Super Secret Santa
Page 23
That was about to change now, though. Respect was earned and she was doing the opposite. From now on, I would think of her only as Mark’s grandma, not as my own family.
It made me feel better to realize I didn’t have to feel so wounded by her—she was just someone out to get me, and not a person close to me like I used to hope for. At least I was accepting reality.
Then I thought about Neil, and the lovemaking we had shared together. I had never felt like that before and couldn’t imagine ever having such a close bond with anyone else.
Of course, I wouldn’t be willing to have mind-blowing sex in exchange for being treated badly, but I wasn’t. I had no proof Neil had anything but respect and maybe even love for me.
Even the way he talked about me in high school was like he saw a different girl than every other boy back then had seen. He saw past the big sweatshirts and hoodies and saw me as something beautiful.
I hated to admit it but maybe Angela was right. I shouldn’t be so skeptical and dwell on the negative all the time. Every thought and doubt that I let my mind go to now, and even back when Cindy told me Neil was going to trick me, was just my perception that had developed out of my own trust issues.
I believed the unbelievable. I felt that people I knew weren’t worthy of trust and made Neil into a bad guy both times.
Maybe Neil was right, too, and I was scared of my feelings. There had to be some reason why I kept believing the worst in Neil without evidence.
I couldn’t keep doing this or I would lose him, and I knew now that I didn’t want that.
Of course, Donna was the reason for all of this and not Neil.
Why am I making this so hard for him?
That was the million-dollar question, to which I didn’t have the greatest answer.
All I knew for sure was that I had to stop doing that, if Neil and I had any chance for a happy future together.Chapter 10Neil
I still couldn’t believe Becca was doing this and shutting down again, or at least shutting me out. Apparently, this was going to be a pattern with her.
I had called her a bunch of times, and each time it went straight to voicemail.

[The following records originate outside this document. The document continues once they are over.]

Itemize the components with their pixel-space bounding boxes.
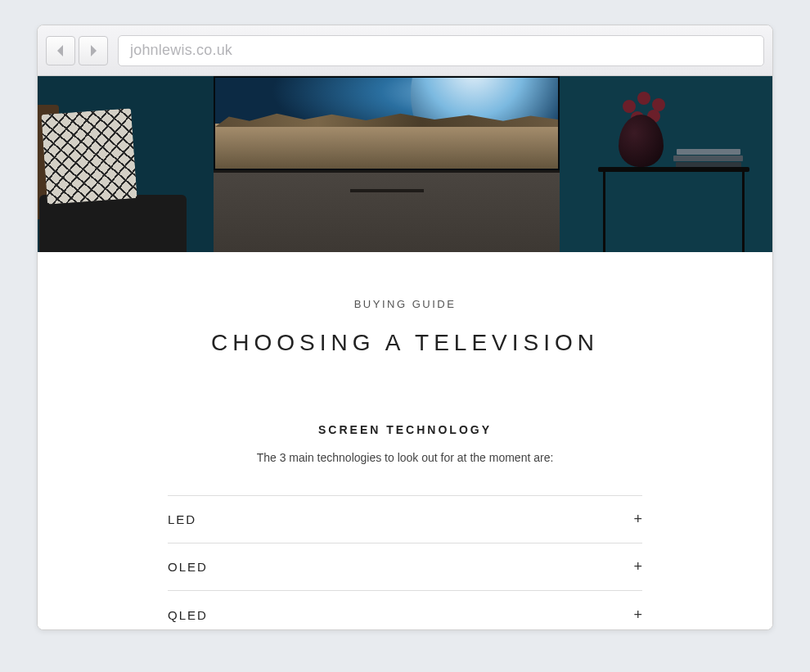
accordion-label: OLED <box>168 560 208 574</box>
cushion <box>41 108 137 204</box>
accordion-item-oled[interactable]: OLED + <box>168 543 642 591</box>
accordion-item-qled[interactable]: QLED + <box>168 591 642 630</box>
plus-icon: + <box>633 607 642 624</box>
browser-toolbar: johnlewis.co.uk <box>38 25 772 76</box>
browser-window: johnlewis.co.uk BUYING GUIDE CHOOSING A … <box>37 25 773 630</box>
page-content: BUYING GUIDE CHOOSING A TELEVISION SCREE… <box>38 252 772 629</box>
accordion-label: LED <box>168 512 196 526</box>
address-bar[interactable]: johnlewis.co.uk <box>118 35 764 66</box>
accordion-item-led[interactable]: LED + <box>168 496 642 543</box>
flowers <box>623 88 680 121</box>
accordion-label: QLED <box>168 608 208 622</box>
section-subtext: The 3 main technologies to look out for … <box>70 451 740 464</box>
tv-cabinet <box>214 170 560 252</box>
tv-screen <box>214 76 560 170</box>
accordion: LED + OLED + QLED + <box>168 495 642 630</box>
back-button[interactable] <box>46 36 75 65</box>
chevron-right-icon <box>88 44 99 57</box>
plus-icon: + <box>633 511 642 528</box>
forward-button[interactable] <box>79 36 108 65</box>
side-table <box>598 129 749 252</box>
hero-image <box>38 76 772 252</box>
address-bar-url: johnlewis.co.uk <box>130 42 232 59</box>
chevron-left-icon <box>55 44 66 57</box>
books <box>673 149 743 167</box>
page-title: CHOOSING A TELEVISION <box>70 330 740 356</box>
plus-icon: + <box>633 558 642 575</box>
armchair <box>38 97 196 252</box>
section-heading: SCREEN TECHNOLOGY <box>70 423 740 436</box>
eyebrow-text: BUYING GUIDE <box>70 298 740 310</box>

After leaving five messages, I decided to wait and not come off as a stalker, but that was two days ago.
I had called my mom yesterday, even though I had spoken to her early Christmas morning. I needed her advice. I told her about Becca, and the night before and what happened with her mother-in-law.
“Is this the same Becca from high school?”
“How do you know about Becca when you never met her?”
“Neil. Honey. Don’t be upset but I read your journal your senior year of high school.”
“Mom. Are you freaking kidding me?”
“You were brooding and difficult that last month and I was worried. I wasn’t sure if it was trouble with Cindy or worrying about finals and your football scholarship. And then I’m reading about you wanting to break up with Cindy to ask Becca to Prom, only to be turned down. I never liked Cindy, but Becca didn’t seem any better from what I read.”
“You should have asked me what was wrong.”
“And you would have told me?”
“Probably not, but I don’t remember you even trying.”
I sighed and tried to move past my annoyance with her invasion of my privacy. I told her about my talk with Becca on Christmas Eve and finding out that Cindy was the reason Becca had turned me down.
“But I don’t even know how she knew I planned to do that,” I said, after I finished the story. “It’s not like I told her. I’m not that dumb.”
“Hmmm. Well, maybe she found out the same way I did? You know, Cindy came over one day after school and asked to run up to your room to get a lipstick she said she had left,” my mom mused. “She was up there a while, and it’s not like you made the notebook difficult to find. You just stuffed it under your mattress. I could see the corner of it sticking out sometimes when I cleaned. It was right around the time I found out you had broken up with her. And if I saw it and let my curiosity get the best of me—and I really am sorry about that, son—I’m sure she might have, too. Do you think she would have gone up there to read it?”
“Anything’s possible. Cindy would hardly see a problem with invading my privacy to serve her own needs. She did walk in my room once after I’d been writing, and it was sitting on my nightstand,” I told her. “I quickly hid it, hoping she didn’t notice. I can’t imagine what she would have been capable of after reading how I felt about Becca. She could turn rabid towards her best friends when she perceived a slight. But however it happened, and that really does make a lot of sense now, Becca was innocent in all of this, and Cindy ended up hurting us both.”